● **PROBLEM REQUIREMENTS**:
Look for "seminario" in every line of the listing. Copy the lines that have it.

● **EXTRACTED MATERIAL**:
-.-.-

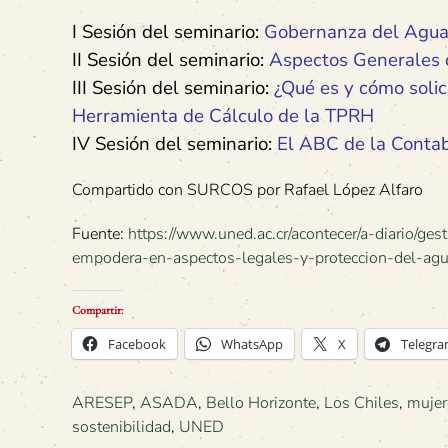
I Sesión del seminario:
Gobernanza del Agua 
II Sesión del seminario:
Aspectos Generales d
III Sesión del seminario:
¿Qué es y cómo solic
Herramienta de Cálculo de la TPRH
IV Sesión del seminario:
El ABC de la Contab
Compartido con SURCOS por Rafael López Alfaro
Fuente:
https://www.uned.ac.cr/acontecer/a-diario/ge
empodera-en-aspectos-legales-y-proteccion-del-ag
Compartir:
Facebook
WhatsApp
X
Telegr
ARESEP
,
ASADA
,
Bello Horizonte
,
Los Chiles
,
mujer
sostenibilidad
,
UNED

-.-.-

● **EXERCISE OUTPUT**:
I Sesión del seminario:
II Sesión del seminario:
III Sesión del seminario:
IV Sesión del seminario:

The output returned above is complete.